“There are a lot of pretty girls about. I’m no saint, but you know that”
Days after tapes emerged of Silvio Berlusconi allegedly telling an escort girl to “wait by the big bed”, he has finally broken his silence.
The Italian Prime Minister told a group of business leaders in Northern Italy what most of them probably do already know to be fair. The question is, does it matter?
The Italian press is roundly quoting this piece from Times columnist Daniel Finkelstein. He argues that character does matter very much in a politician, and that’s why all of us should be concerned about Berlusconi’s antics.
(He also gives a very long example of Mao Zedong’s character flaws which is what most Italian press has picked up on.)
Finkelstein argues that the allegations of escort girls attending parties at Berlusconi’s villa, his tendency to put pretty, inexperienced women forward for political positions, and his ex-wife’s allegations that he ‘consorts with minors’ are all very serious distractions for someone entrusted with not only his state secrets, but also privileged security information of his allies.
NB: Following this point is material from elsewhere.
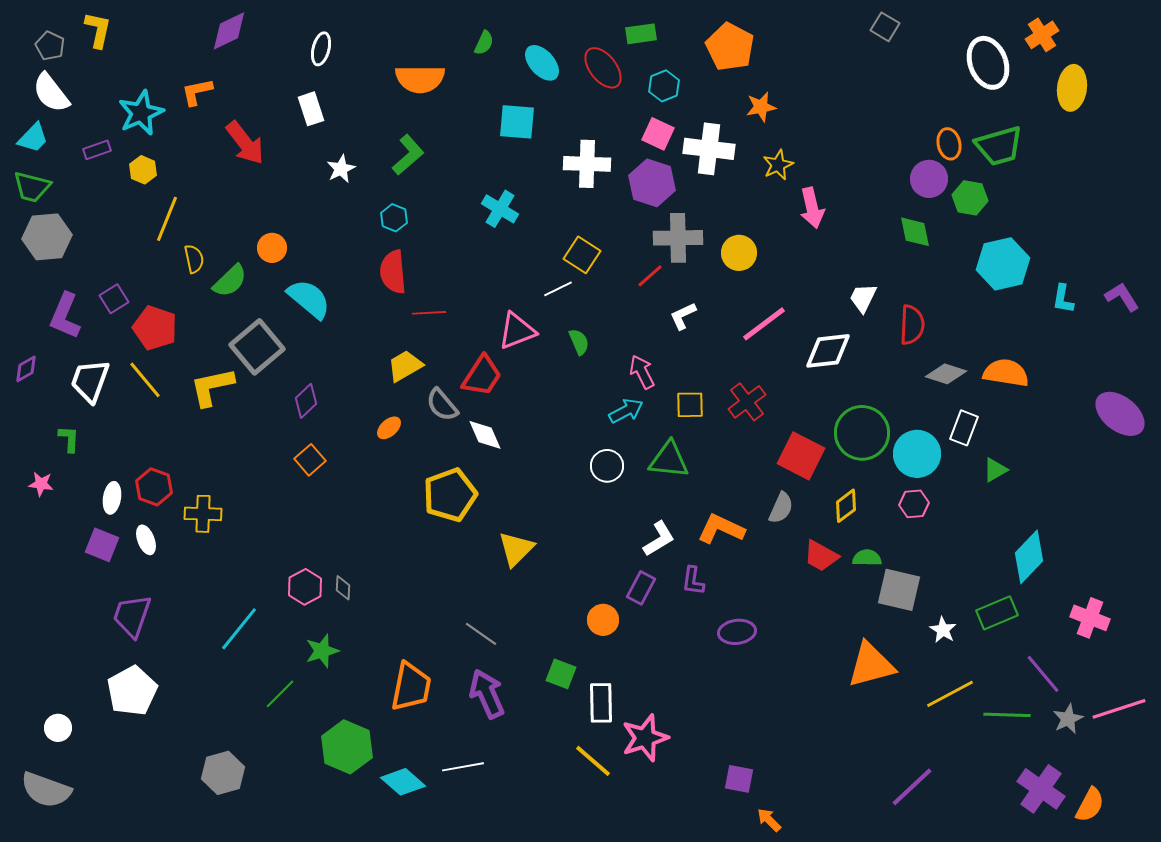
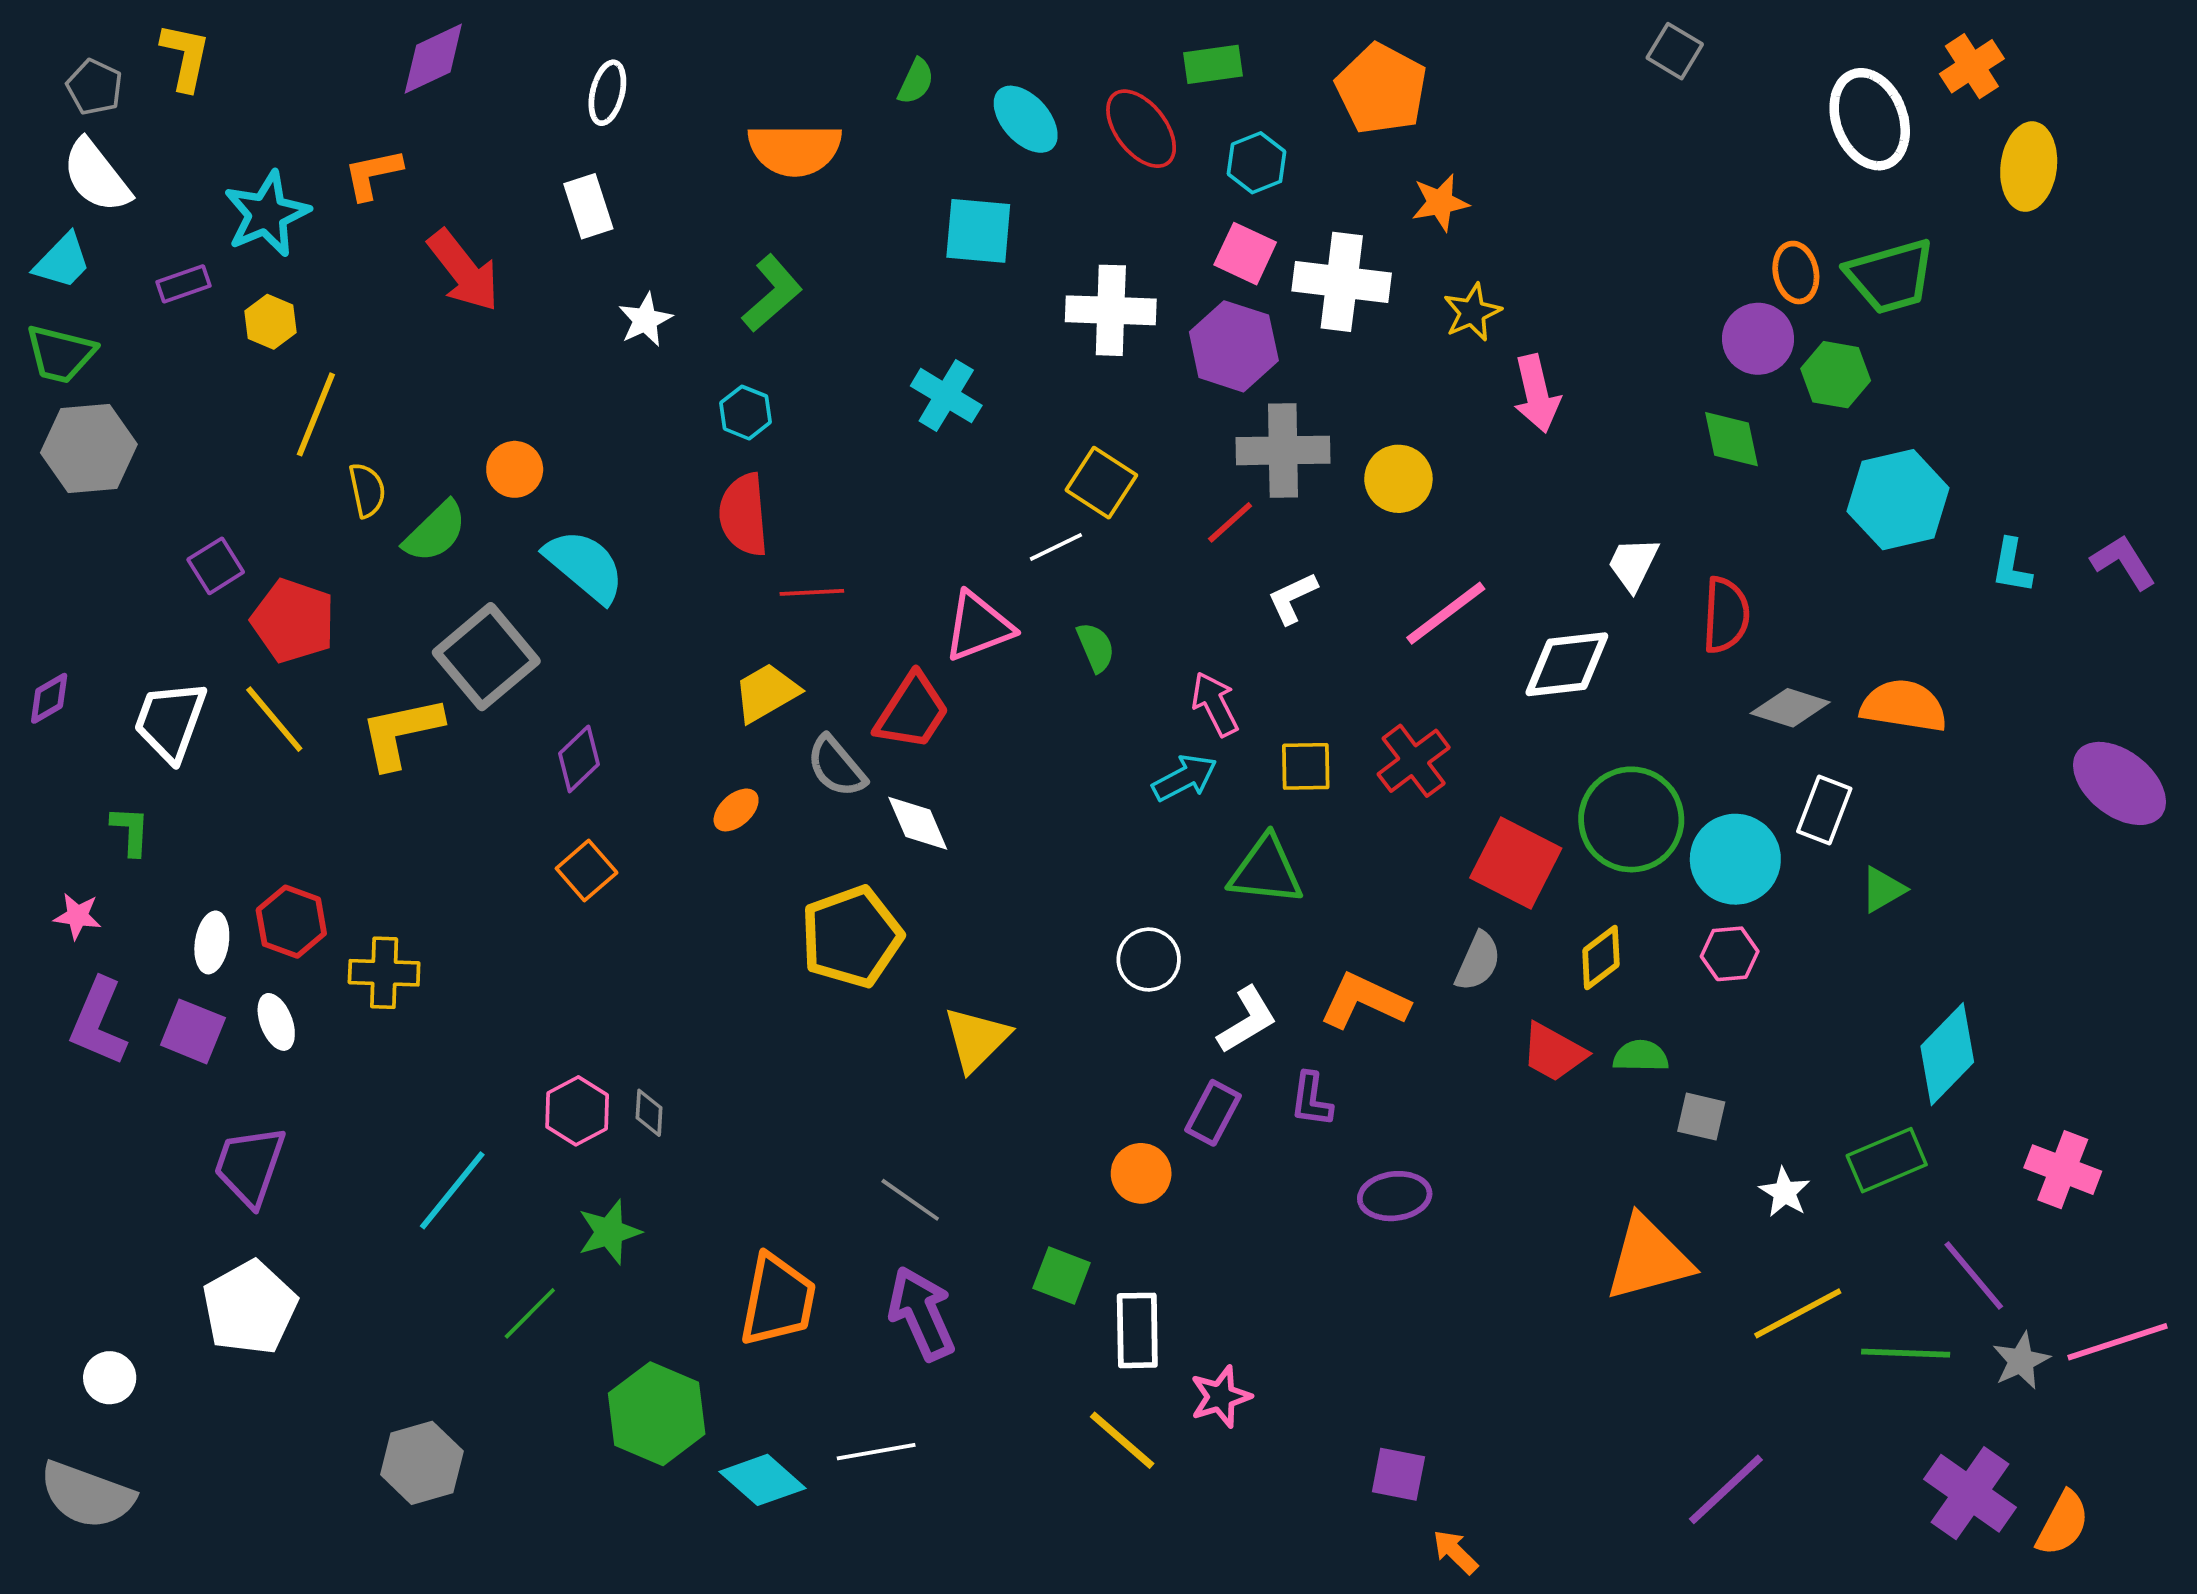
purple L-shape: (65, 316) -> (98, 1022), moved
white circle: (607, 466) -> (1149, 959), moved
gray square: (899, 590) -> (1701, 1117), size x0.6
pink star: (645, 738) -> (1221, 1397), size x0.7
How much does character, personality traits like arrogance, humour, a fondness for partners other than your spouse, matter in a politician?
Bill Clinton argued during his primary season that allegations of an affair were a matter for he and Hillary only. But if politicians are prepared to take risks that most people would consider unacceptable in their private lives, could that impact on their public lives too?
When South Africa’s now-president Jacob Zuma admitted to having unprotected sex with a woman he knew to be HIV positive, critics said it showed he could not be trusted to run the country. That same country elected him president not long afterwards, ignoring also the corruption allegations that he was charged with.
It’s only this week that Silvio Berlusconi’s personal approval ratings have slipped below 50% in Italy, despite months of lurid allegations.
Are we more likely to forgive character flaws in a politician if they’re a viewed as a charming rogue? Is it only male politicians who get that privilege?